Anecdotes about people in power always make captivating reading, and Heart to Heart is no exception. Interest in the book rises and falls in proportion to the stock of the person profiled.
The essay on Zia-ul Haq, with whom the author had a long interaction when posted as ambassador to Pakistan, earns top marks.
Natwar Singh’s profile of Indira Gandhi is embarrassing in its praise. She is described as a “graceful, sparkling, engaging human being”, a “caring humanist” endowed with “charm”, “elegance” and “good taste”.
But even this flood of adjectives is not preparation enough for what follows. Describing a drive in Afghanistan with Indira Gandhi to see Babur’s resting place, Natwar Singh writes: “The Prime Minister of India stood there, with head slightly bowed, paying her homage. I was a couple of feet behind her. It was a moment to cherish, recall and remember. At that moment the centuries seemed to blend and blur.

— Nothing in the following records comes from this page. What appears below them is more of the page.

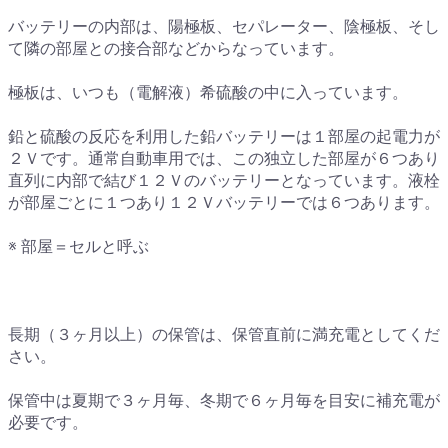
バッテリーの内部は、陽極板、セパレーター、陰極板、そし
て隣の部屋との接合部などからなっています。
極板は、いつも（電解液）希硫酸の中に入っています。
鉛と硫酸の反応を利用した鉛バッテリーは１部屋の起電力が
２Ｖです。通常自動車用では、この独立した部屋が６つあり
直列に内部で結び１２Ｖのバッテリーとなっています。液栓
が部屋ごとに１つあり１２Ｖバッテリーでは６つあります。
※ 部屋＝セルと呼ぶ
長期（３ヶ月以上）の保管は、保管直前に満充電としてくだ
さい。
保管中は夏期で３ヶ月毎、冬期で６ヶ月毎を目安に補充電が
必要です。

“After a minute she stepped back and said, ‘We have had our brush with history’. I said, ‘I have had two.’ ‘What do you mean?’ ‘To pay one’s respects to Babur was itself an occasion,’ I said, ‘but to do so in the company of Indira Gandhi was the rarest of privileges’.”
Each of the profiles tells you as much about the author as it does about the subject.
If there is an irritant in the book, it is that the author is not content with telling stories about the high and mighty. He must appear in the stories himself.
So an article about how Indira Gandhi stopped an investiture by the Queen at Rashtrapati Bhavan that Margaret Thatcher was adamant on, ends with: “Prime Minister Thatcher in the concluding session singled me out for praise. Before leaving India, the Queen received me. She could not have been more gracious, she even had a royal gift for me.”
In another instance, he talks about how a national daily cut him out of a photograph of R.K. Narayan and Jawaharlal Nehru.
But for all the ill-concealed bragging about his career and his family line, his love of books and his 10,000-book-strong library and all the names that he can drop, Natwar Singh’s Heart to Heart is a very readable book written in an easy, conversational style.
One last word about the proof-reading: it is non-existent. Typos, spelling mistakes and missing punctuation marks stare out of page after page. And Mohammad Ali Jinnah’s year of birth is given as 1976!